A novel graphene-matrix-assisted stabilization method will help unique 2D materials to become a part

2D copper oxide material inside the two-layer graphene matrix Credit: Skoltech

The family of 2D materials has recently been joined by a new class, the monolayers of oxides and carbides of transition metals, which have been the subject of extensive theoretical and experimental research.

These new materials are of great interest to scientists due to their unusual rectangular atomic structure and chemical and physical properties, and in particular, a unique 2D rectangular copper oxide cell which does not exist in crystalline (3D) form, as opposed to most of the 2D materials, whether well-known or discovered lately, which have a lattice similar to that of their crystalline (3D) counterparts. The main hindrance for practical use of monolayers is their low stability.

A group of scientists from MISiS, the Institute of Biochemical Physics of RAS (IBCP), Skoltech, and the National Institute for Materials Science in Japan (NIMS) discovered 2D copper oxide materials with an unusual crystal structure inside the two-layer graphene matrix using experimental methods.

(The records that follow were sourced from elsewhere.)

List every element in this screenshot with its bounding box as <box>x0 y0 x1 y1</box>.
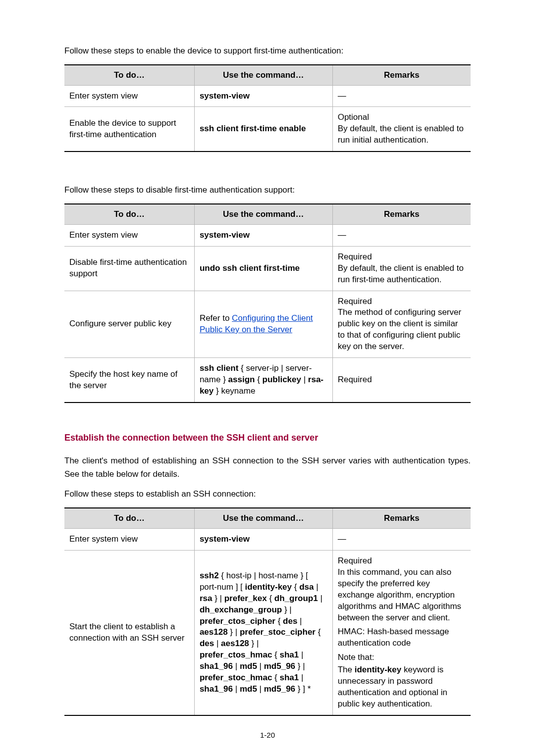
tx: { <box>267 594 274 603</box>
cell-todo: Enter system view <box>64 528 194 550</box>
cell-todo: Configure server public key <box>64 291 194 358</box>
tx: | <box>318 594 322 603</box>
table-row: Enter system view system-view — <box>64 528 471 550</box>
cell-remarks: — <box>332 224 471 246</box>
cell-todo: Enable the device to support first-time … <box>64 107 194 151</box>
intro-table2: Follow these steps to disable first-time… <box>64 184 471 197</box>
cell-cmd: system-view <box>194 528 332 550</box>
kw: des <box>200 639 214 648</box>
tx: } | <box>228 627 240 637</box>
col-remarks: Remarks <box>332 65 471 86</box>
cell-todo: Start the client to establish a connecti… <box>64 550 194 715</box>
kw: rsa <box>200 594 213 603</box>
tx: | <box>301 375 308 384</box>
table-row: Start the client to establish a connecti… <box>64 550 471 715</box>
tx: | <box>297 616 302 626</box>
tx: } ] * <box>295 684 311 694</box>
cell-cmd: ssh client first-time enable <box>194 107 332 151</box>
remark-line: In this command, you can also specify th… <box>338 567 466 624</box>
kw: md5 <box>240 684 257 694</box>
kw: dh_group1 <box>274 594 318 603</box>
tx: | <box>314 582 318 592</box>
intro-table1: Follow these steps to enable the device … <box>64 45 471 57</box>
tx: } | <box>282 605 292 614</box>
cell-todo: Specify the host key name of the server <box>64 358 194 403</box>
col-todo: To do… <box>64 65 194 86</box>
kw: md5_96 <box>264 684 295 694</box>
cell-cmd: undo ssh client first-time <box>194 246 332 291</box>
tx: { <box>316 627 321 637</box>
cell-remarks: Optional By default, the client is enabl… <box>332 107 471 151</box>
kw: sha1_96 <box>200 661 233 671</box>
remark-line: Note that: <box>338 652 466 663</box>
kw: sha1_96 <box>200 684 233 694</box>
kw: identity-key <box>355 665 401 674</box>
remark-line: By default, the client is enabled to run… <box>338 123 466 146</box>
kw: prefer_kex <box>224 594 267 603</box>
kw: assign <box>228 375 255 384</box>
cell-todo: Enter system view <box>64 224 194 246</box>
tx: | <box>299 650 303 659</box>
tx: { <box>292 582 299 592</box>
table-ssh-connection: To do… Use the command… Remarks Enter sy… <box>64 507 471 716</box>
tx: { <box>272 673 279 682</box>
table-header-row: To do… Use the command… Remarks <box>64 204 471 225</box>
cell-cmd: system-view <box>194 85 332 107</box>
table-row: Enter system view system-view — <box>64 85 471 107</box>
col-todo: To do… <box>64 204 194 225</box>
remark-line: Required <box>338 252 466 263</box>
cell-remarks: — <box>332 528 471 550</box>
cell-remarks: Required <box>332 358 471 403</box>
tx: { <box>275 616 283 626</box>
remark-line: Optional <box>338 112 466 123</box>
table-row: Configure server public key Refer to Con… <box>64 291 471 358</box>
kw: sha1 <box>279 650 299 659</box>
col-cmd: Use the command… <box>194 204 332 225</box>
remark-line: By default, the client is enabled to run… <box>338 263 466 286</box>
cell-cmd: ssh client { server-ip | server-name } a… <box>194 358 332 403</box>
table-header-row: To do… Use the command… Remarks <box>64 508 471 529</box>
text-prefix: Refer to <box>200 313 232 323</box>
tx: | <box>257 684 264 694</box>
tx: } | <box>295 661 305 671</box>
intro-table3a: The client's method of establishing an S… <box>64 454 471 481</box>
remark-line: Required <box>338 555 466 567</box>
table-row: Disable first-time authentication suppor… <box>64 246 471 291</box>
cell-remarks: Required By default, the client is enabl… <box>332 246 471 291</box>
table-row: Enable the device to support first-time … <box>64 107 471 151</box>
remark-line: HMAC: Hash-based message authentication … <box>338 626 466 649</box>
tx: { <box>272 650 279 659</box>
remark-line: The identity-key keyword is unnecessary … <box>338 664 466 710</box>
kw: aes128 <box>221 639 249 648</box>
tx: } | <box>212 594 224 603</box>
cell-cmd: system-view <box>194 224 332 246</box>
remark-line: The method of configuring server public … <box>338 307 466 353</box>
tx: | <box>233 661 240 671</box>
table-header-row: To do… Use the command… Remarks <box>64 65 471 86</box>
cell-remarks: Required The method of configuring serve… <box>332 291 471 358</box>
tx: | <box>233 684 240 694</box>
kw: ssh2 <box>200 571 219 580</box>
kw: dh_exchange_group <box>200 605 282 614</box>
tx: The <box>338 665 355 674</box>
tx: | <box>299 673 303 682</box>
table-row: Enter system view system-view — <box>64 224 471 246</box>
intro-table3b: Follow these steps to establish an SSH c… <box>64 488 471 501</box>
cell-todo: Enter system view <box>64 85 194 107</box>
kw: identity-key <box>245 582 292 592</box>
kw: prefer_ctos_cipher <box>200 616 275 626</box>
kw: dsa <box>299 582 314 592</box>
cell-remarks: — <box>332 85 471 107</box>
cell-cmd: Refer to Configuring the Client Public K… <box>194 291 332 358</box>
page-number: 1-20 <box>64 731 471 739</box>
tx: } | <box>249 639 259 648</box>
kw: prefer_stoc_hmac <box>200 673 272 682</box>
kw: prefer_stoc_cipher <box>240 627 316 637</box>
section-heading: Establish the connection between the SSH… <box>64 433 471 443</box>
remark-line: Required <box>338 296 466 307</box>
kw: publickey <box>263 375 301 384</box>
kw: md5_96 <box>264 661 295 671</box>
kw: sha1 <box>279 673 299 682</box>
col-remarks: Remarks <box>332 204 471 225</box>
col-remarks: Remarks <box>332 508 471 529</box>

“Finding that a rectangular-lattice copper-oxide monolayer can be stable under given conditions is as important as showing how the binding of copper oxide and a graphene nanopore and formation of a common boundary can lead to creation of a small stable 2D copper oxide cluster with a rectangular lattice.

In contrast to the monolayer, the small copper oxide cluster's stability is driven to a large extent by the edge effects (boundaries) that lead to its distortion and, subsequently, destruction of the flat 2D structure.

Moreover, we demonstrated that binding bilayered graphene with pure copper, which never exists in the form of a flat cluster, makes the 2D metal layer more stable,” says Skoltech Senior Research Scientist Alexander Kvashnin.

The preferability of the copper oxide rectangular lattice forming in a bigraphene nanopore was confirmed by the calculations performed using the USPEX evolutionary algorithm developed by Professor at Skoltech and MIPT, Artem Oganov.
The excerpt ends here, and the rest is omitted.